◆ Stored data entries ◆
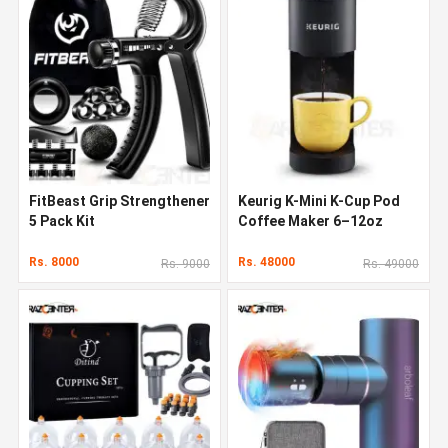
FitBeast Grip Strengthener
Keurig K-Mini K-Cup Pod
5 Pack Kit
Coffee Maker 6–12oz
Rs. 8000
Rs. 48000
Rs. 9000
Rs. 49000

◆ What is expected ◆
The expected output is every entry above, retyped exactly, with the pictures removed.

◆ Task output ◆
FitBeast Grip Strengthener
Keurig K-Mini K-Cup Pod
5 Pack Kit
Coffee Maker 6–12oz
Rs. 8000
Rs. 48000
Rs. 9000
Rs. 49000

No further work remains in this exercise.